Abstract

Based on proportional changes in V(O(2))(,max) with alterations in O(2) delivery, it is widely held that O(2) availability limits V(O(2))(,max). In contrast, reductions in V(O(2))(,max) are also seen when mitochondrial oxidative capacity is reduced. Taken collectively, these prior results are consistent with the notion that there is not a single-step limitation to V(O(2))(,max). We used a pump-perfused rat hindlimb model to test the hypothesis that combining moderate reductions in O(2) delivery and mitochondrial oxidative capacity would yield a greater reduction in V(O(2))(,max) than seen when performing each intervention independently, demonstrating an interaction between O(2) supply and mitochondrial oxidative capacity in determining V(O(2))(,max). Four groups of animals were studied: two in high O(2) delivery conditions (hindlimb O(2) delivery: 88 +/- 1 micromol O(2) min(-1); mean +/- S.E.M.) and two in moderately reduced O(2) delivery conditions (66 +/- 2 micromol O(2) min(-1)).

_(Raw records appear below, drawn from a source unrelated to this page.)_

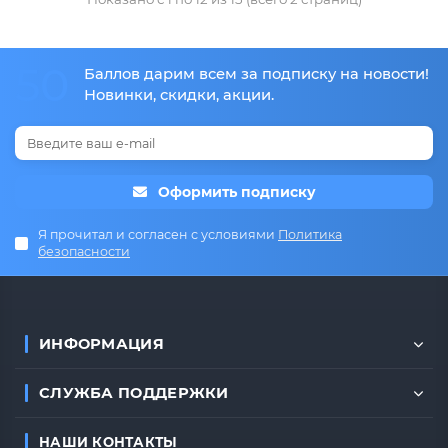
50
Баллов дарим всем за подписку на новости!
Новинки, скидки, акции.
Оформить подписку
Я прочитал и согласен с условиями
Политика
безопасности
ИНФОРМАЦИЯ
СЛУЖБА ПОДДЕРЖКИ
НАШИ КОНТАКТЫ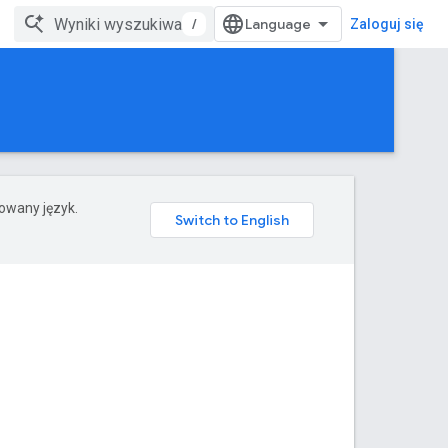
/
Zaloguj się
rowany język.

One group at each level of O(2) delivery was treated with 0.1 microM myxothiazol to reduce mitochondrial oxidative capacity via competitive inhibition of NADH cytochrome c reductase. V(O(2))(,max) in control animals (no myxothiazol) was 29 % lower in the moderately reduced O(2) delivery group (592 +/- 24 mmol O(2) min(-1) (100 g)(-1)); P < 0.05) than in the high O(2) delivery group (833 +/- 63 micromol O(2) min(-1) (100 g)(-1)). Similarly, V(O(2))(,max) was reduced by 29 % (594 +/- 22 micromol O(2) min(-1) (100 g)(-1)); P < 0.05) in myxothiazol-treated animals in high O(2) delivery conditions compared to control animals in high O(2) delivery conditions. When myxothiazol treatment was combined with moderately reduced O(2) delivery, V(O(2))(,max) was reduced by an additional 18 % (484 +/- 21 micromol O(2) min(-1) (100 g)(-1)); P < 0.05) compared to either intervention performed independently. These results show that O(2) supply and mitochondrial oxidative capacity interact to determine V(O(2))(,max).